My translations of selected excerpts from Voltaire’s and Émilie du Châtelet’s letters began with the year in which they met (1733) and are just about to reach 1738, the year in which our opera Émilie & Voltaire is set—the award-winning composer is Nicholas Gentile, recently winner of the Mary Lopez Scholarship (above right). This letter from Voltaire to Frederick, Crown Prince of Prussia, was written on 20 December 1737. I’m giving you V’s impromptu verse in French so you can see how amusing and challenging it is, especially to one who feels compelled to attempt it in iambic pentameter …

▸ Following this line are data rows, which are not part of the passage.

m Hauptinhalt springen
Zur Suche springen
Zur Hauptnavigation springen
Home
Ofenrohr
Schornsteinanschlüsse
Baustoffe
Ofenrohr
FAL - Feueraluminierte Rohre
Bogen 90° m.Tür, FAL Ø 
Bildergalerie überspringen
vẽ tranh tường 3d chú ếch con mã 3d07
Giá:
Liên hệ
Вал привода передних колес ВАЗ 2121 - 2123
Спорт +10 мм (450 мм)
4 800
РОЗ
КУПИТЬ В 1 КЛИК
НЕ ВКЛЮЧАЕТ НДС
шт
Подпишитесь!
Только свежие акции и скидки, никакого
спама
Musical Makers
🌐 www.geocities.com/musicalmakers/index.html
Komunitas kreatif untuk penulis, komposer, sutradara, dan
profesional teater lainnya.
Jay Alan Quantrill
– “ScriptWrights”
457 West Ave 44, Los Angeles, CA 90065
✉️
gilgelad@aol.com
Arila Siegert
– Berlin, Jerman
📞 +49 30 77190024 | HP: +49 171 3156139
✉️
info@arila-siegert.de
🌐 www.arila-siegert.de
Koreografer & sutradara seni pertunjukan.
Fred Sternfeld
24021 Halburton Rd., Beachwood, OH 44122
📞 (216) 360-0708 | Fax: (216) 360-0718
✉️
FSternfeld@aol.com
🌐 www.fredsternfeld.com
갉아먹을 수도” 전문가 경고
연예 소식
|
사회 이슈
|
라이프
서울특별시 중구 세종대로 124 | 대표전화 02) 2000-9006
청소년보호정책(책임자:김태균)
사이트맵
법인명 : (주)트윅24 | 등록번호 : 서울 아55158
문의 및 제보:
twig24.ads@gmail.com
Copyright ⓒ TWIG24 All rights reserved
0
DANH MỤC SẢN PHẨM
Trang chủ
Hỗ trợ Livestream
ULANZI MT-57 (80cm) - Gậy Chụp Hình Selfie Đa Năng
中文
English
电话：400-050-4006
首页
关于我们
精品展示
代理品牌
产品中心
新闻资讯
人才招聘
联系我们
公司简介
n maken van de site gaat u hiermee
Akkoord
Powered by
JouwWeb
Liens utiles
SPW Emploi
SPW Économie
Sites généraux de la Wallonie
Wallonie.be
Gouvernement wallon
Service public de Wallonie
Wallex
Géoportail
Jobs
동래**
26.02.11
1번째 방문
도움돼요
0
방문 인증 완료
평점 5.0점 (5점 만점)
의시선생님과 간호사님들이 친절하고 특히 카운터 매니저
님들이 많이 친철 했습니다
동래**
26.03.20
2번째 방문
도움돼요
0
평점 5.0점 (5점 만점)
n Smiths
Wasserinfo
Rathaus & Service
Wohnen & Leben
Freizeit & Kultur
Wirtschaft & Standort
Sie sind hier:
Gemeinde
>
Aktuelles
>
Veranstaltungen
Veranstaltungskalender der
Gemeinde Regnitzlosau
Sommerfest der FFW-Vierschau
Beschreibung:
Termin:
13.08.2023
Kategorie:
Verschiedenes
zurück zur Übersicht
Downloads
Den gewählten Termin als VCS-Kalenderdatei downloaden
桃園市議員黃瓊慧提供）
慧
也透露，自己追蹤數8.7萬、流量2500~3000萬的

You have commanded me, monseigneur, to present you with some rules by which to distinguish French words that belong to prose from those consecrated to poetry. We might wish that such rules should exist, but we scarcely have them for our own language. It is my impression that languages evolve like laws: little by little, new needs that come to our notice give birth to laws which appear to contradict one another. It seems that man has a bent for behaving and speaking at random. Nonetheless, to bring some order to the subject, I shall define poetic ideas, devices and words.
A poetic idea, as Your Royal Highness knows, is a colourful image substituted for a naturalistic idea of the thing about which one is speaking. For example, I would say in prose: ‘There exists in our world a young, virtuous and talented prince, who hates envy and fanaticism.’ I would say in poetry:
O Minerve! ô divine Astrée!
Par vous sa jeunesse inspirée
Suivit les arts et les vertus.
L’Envie au coeur faux, à l’oeil louche,
Et le Fanatisme farouche
Sous ses pieds tombent abattus.
Oh Minerva! Oh divine Astraea!
How you inspired his young idealism,
And of the arts and virtues made his crown.
False-hearted envy, the betrayer
Of truth, and pitiless fanaticism—
Both these beneath his feet are trodden down.